MindTouch supports the following authentication systems:
- Active Directory / ADFS
- SAML 2.0
- Custom SSO via our API
What is the typical MindTouch customer profile in terms of industry segment, region, etc.? What is the typical customer size in terms of numbers of users?
Typical customer profile: Technology companies in the US
Typical customer size: Approximately 5,000 users (viewers and authors)
Does MindTouch offer services for decommissioning an existing customer? Does MindTouch physically remove a customer or are they merely made dormant?
MindTouch sites of decommissioned customers are kept for 90 days. After 90 days, all data relating to the customer is deleted permanently and irrevocably.
Billing and Metering
Explain the MindTouch pricing, metering, and reporting (including billing). If you offer more than one model, which is the preferred?
- Licensing, support, and hosting is billed annually with net 30 payment terms
- Allocated page views vary based on licensing
- Client services engagements are billed 65% upfront and 35% upon completion
Additional resource consumption (page views) can be purchased for 50% of annual cost of license, support, and hosting.
How does MindTouch ensure legal and SLA compliance? What kind of SLA reporting does MindTouch provide the customer? Does this include business SLAs or technical SLAs?
MindTouch has both a support and a technical SLA. SLA details can be found at:
What systems management and other software is used by MindTouch or your hosting partner to manage your solution?
We use Puppet for system management and configuration. All changes to be applied to our servers are defined in Puppet and applied to each server on a 30 minute interval.
What SLAs does MindTouch provide? How does MindTouch manage SLAs in terms of monitoring and reporting?

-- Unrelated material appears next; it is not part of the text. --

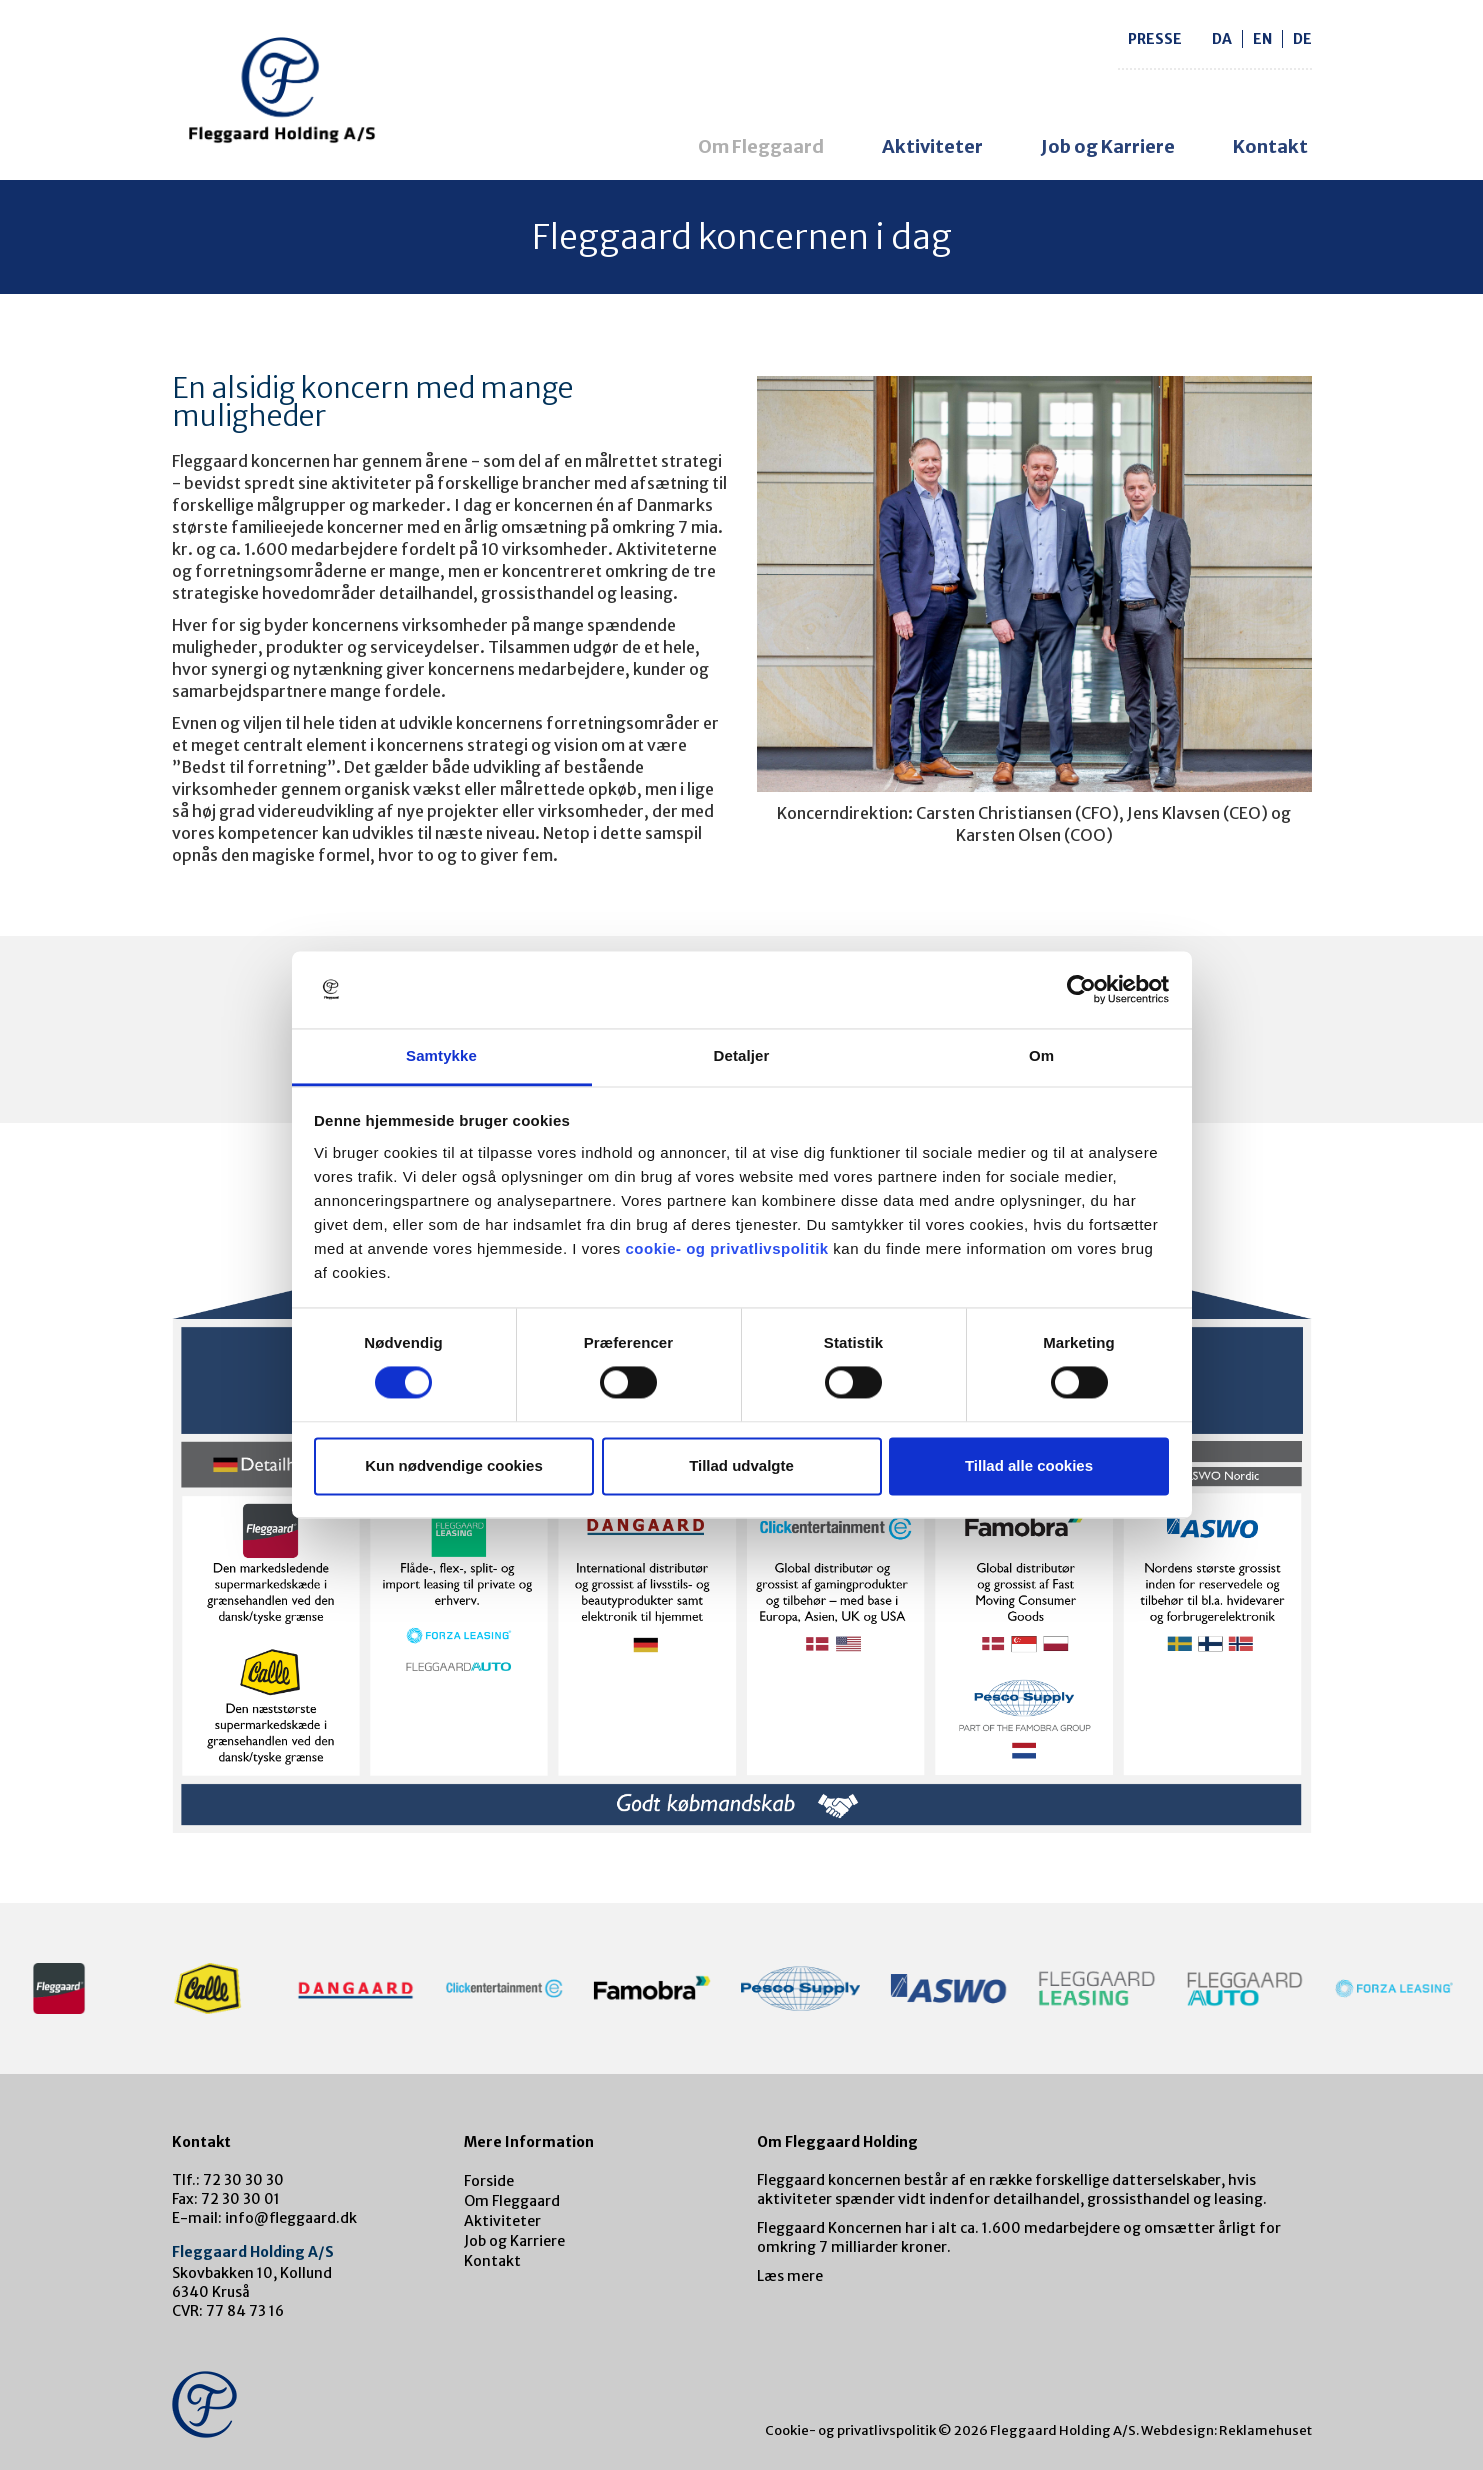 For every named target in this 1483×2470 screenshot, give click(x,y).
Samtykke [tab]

MindTouch SLA details can be found at:
What performance guarantees does MindTouch provide for individual customers?
MindTouch guarantees a 99.8% uptime.
What is the MindTouch default solution for trouble ticketing and incident management?
MindTouch uses SalesForce for all trouble ticketing and incident management.

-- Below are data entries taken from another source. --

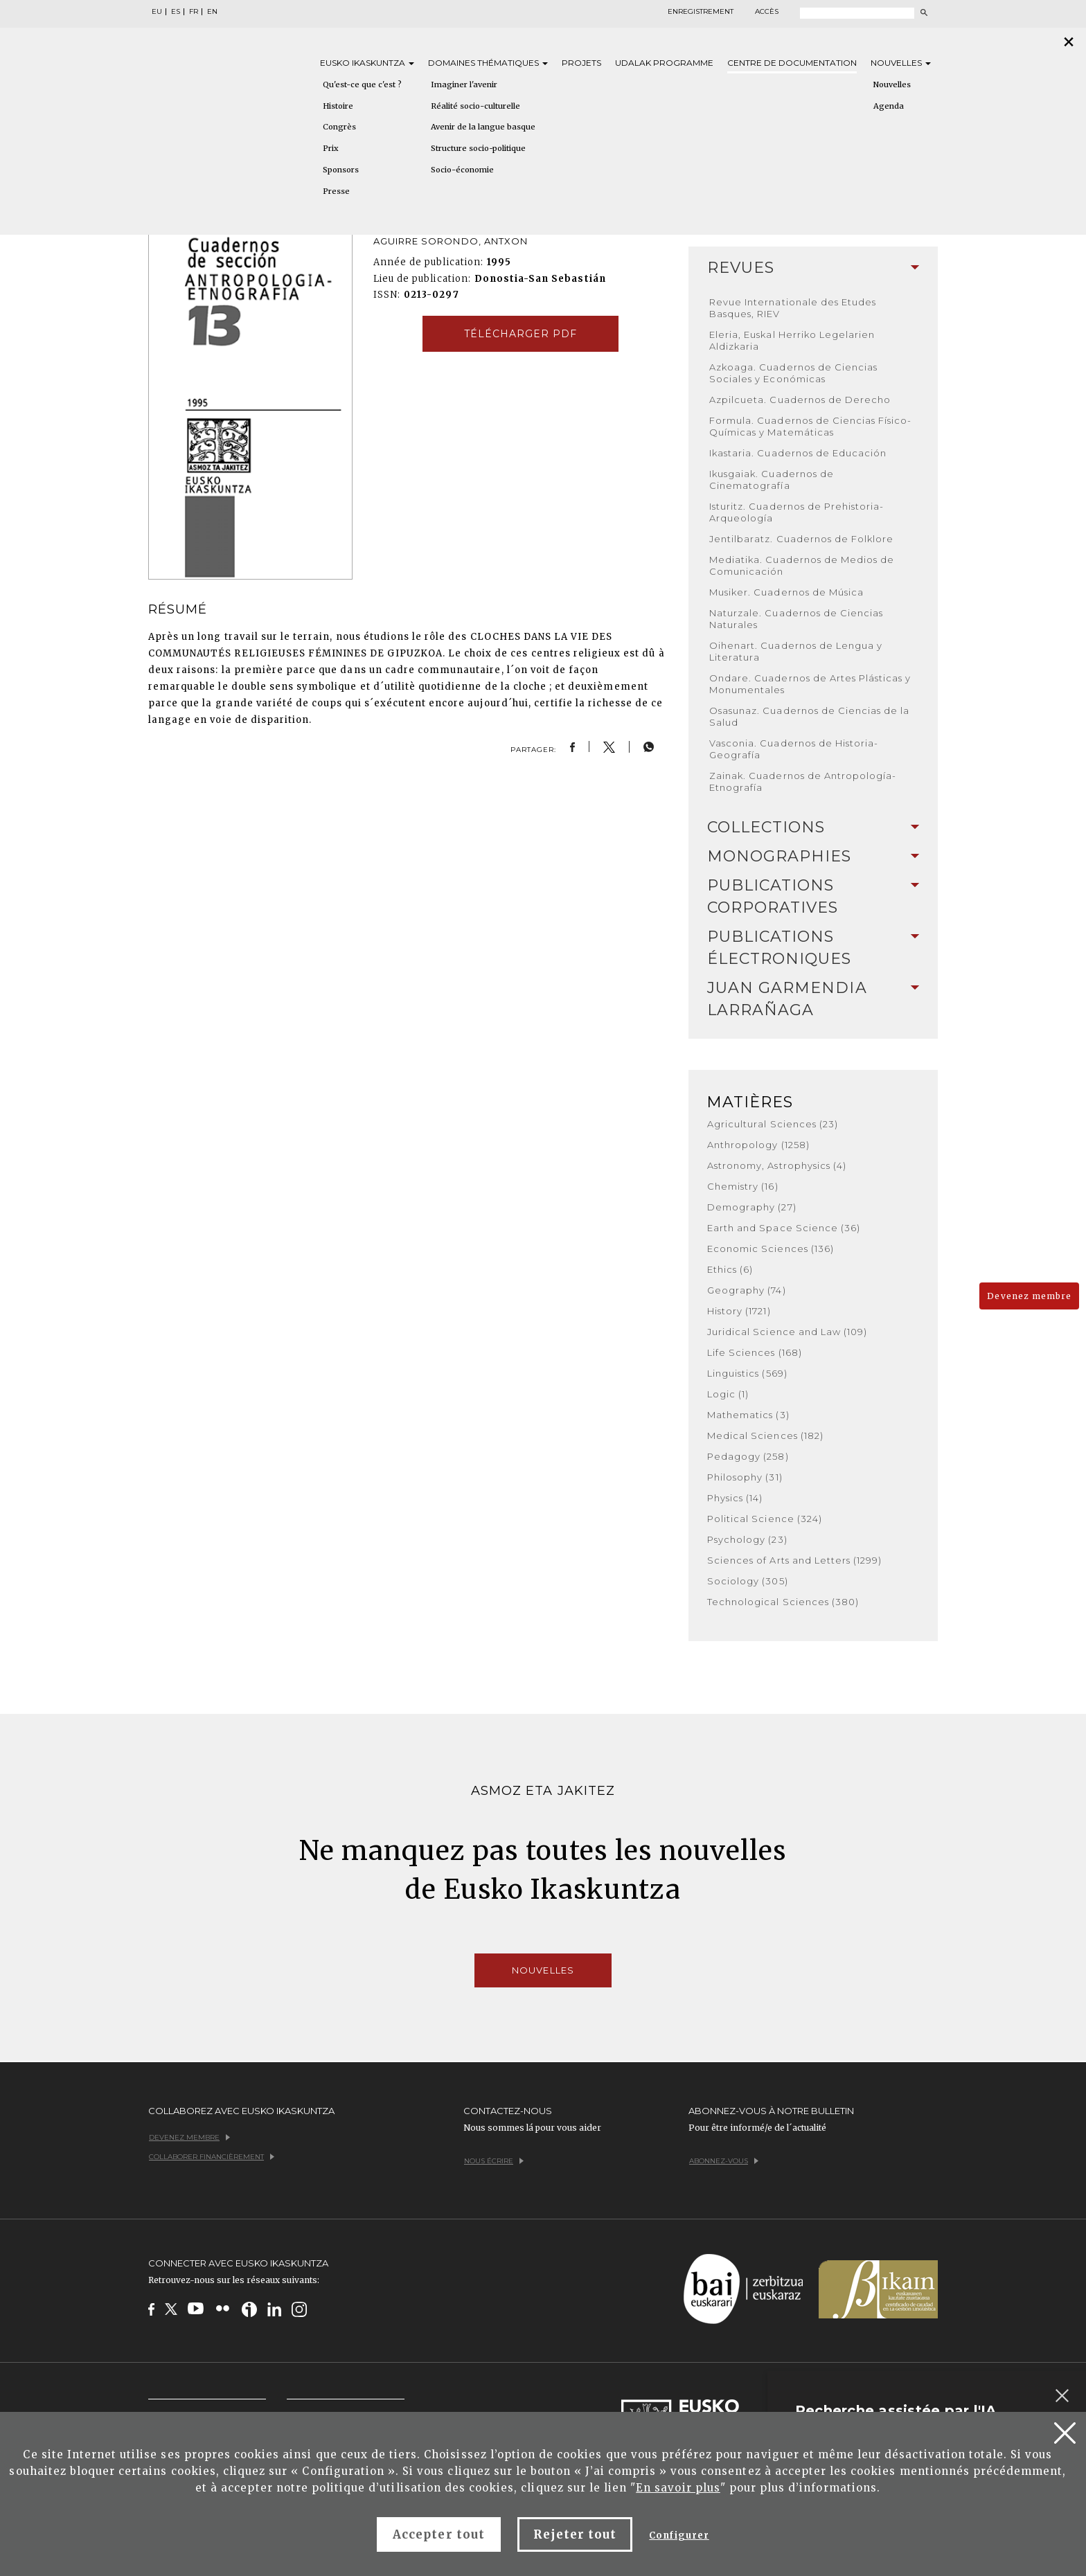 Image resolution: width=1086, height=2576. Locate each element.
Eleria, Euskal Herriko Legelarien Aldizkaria (792, 340)
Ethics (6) (730, 1269)
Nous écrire (494, 2160)
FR (193, 11)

If MindTouch is hosted by a 3rd party, how do you interact with them with respect to incident management?
We have a support contract with Amazon: http://aws.amazon.com/premiumsupport/
Support tickets are submitted via their support portal.
What are the processes and methodologies for product patching and updating?

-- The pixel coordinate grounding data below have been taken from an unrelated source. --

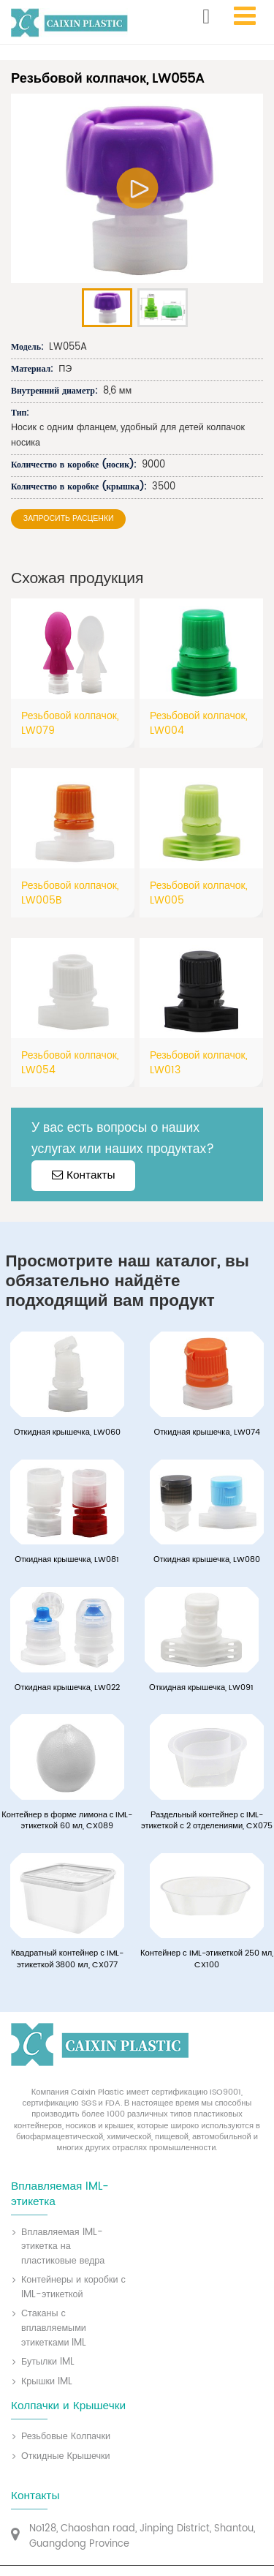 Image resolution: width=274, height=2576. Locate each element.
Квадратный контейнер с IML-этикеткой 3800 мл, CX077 (67, 1959)
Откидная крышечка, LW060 (67, 1432)
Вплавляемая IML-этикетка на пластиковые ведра (62, 2247)
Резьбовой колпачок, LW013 (199, 1062)
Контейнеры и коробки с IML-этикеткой (73, 2287)
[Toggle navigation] (244, 16)
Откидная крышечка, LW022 (67, 1688)
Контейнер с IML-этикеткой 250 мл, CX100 (206, 1959)
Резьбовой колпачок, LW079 (70, 723)
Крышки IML (46, 2382)
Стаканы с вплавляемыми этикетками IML (53, 2328)
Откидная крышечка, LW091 (201, 1688)
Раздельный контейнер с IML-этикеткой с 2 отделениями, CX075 (207, 1821)
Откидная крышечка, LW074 (207, 1432)
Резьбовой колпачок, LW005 (199, 893)
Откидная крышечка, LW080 (206, 1560)
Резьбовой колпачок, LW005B (70, 893)
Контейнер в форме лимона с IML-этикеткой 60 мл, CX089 (66, 1821)
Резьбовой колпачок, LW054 (70, 1062)
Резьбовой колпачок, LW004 (199, 723)
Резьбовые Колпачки (65, 2437)
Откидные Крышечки (65, 2456)
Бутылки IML (48, 2362)
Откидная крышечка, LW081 (67, 1560)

MindTouch adheres to an agile release cycle and conducts development iterations on a two week cycle. Development cycles include the following steps:
- Quality assurance
Code releases take place each week on Thursday upon passing quality assurance. If the release day is an observed holiday, the release will be delayed one week. MindTouch maintains all development activity in a version-control system.
Additionally, MindTouch maintains all issue, feature, and task tracking in a version-controlled issue tracking application. Release notes, burn down reports, development effectiveness, quality assurance, and testing reports can be generated from our issue tracking application.
Deployments that require client services may span across multiple iterations. Customers who require less frequent updates can be placed on a quarterly update cycle.
Does MindTouch copy LDAP data or just check LDAP on each login?
On each login, MindTouch does an LDAP bind using the credentials specified by the user logging in.
What type of data is copied during the LDAP authentication? Is the data secure?
The only piece of LDAP data that we copy and store is the LDAP is the username (user_external_name in the MindTouch users table).
Is user login completed using the User/Password attribute retrieval or by LDAP Bind?
MindTouch does an LDAP bind using the credentials specified at login time.
Does MindTouch support LDAPS?
Yes, MindTouch does support LDAPS.
Does MindTouch provide a global 24 x 7 support model? What languages do you support?
Yes, MindTouch emergency support is available. MindTouch support is available in English.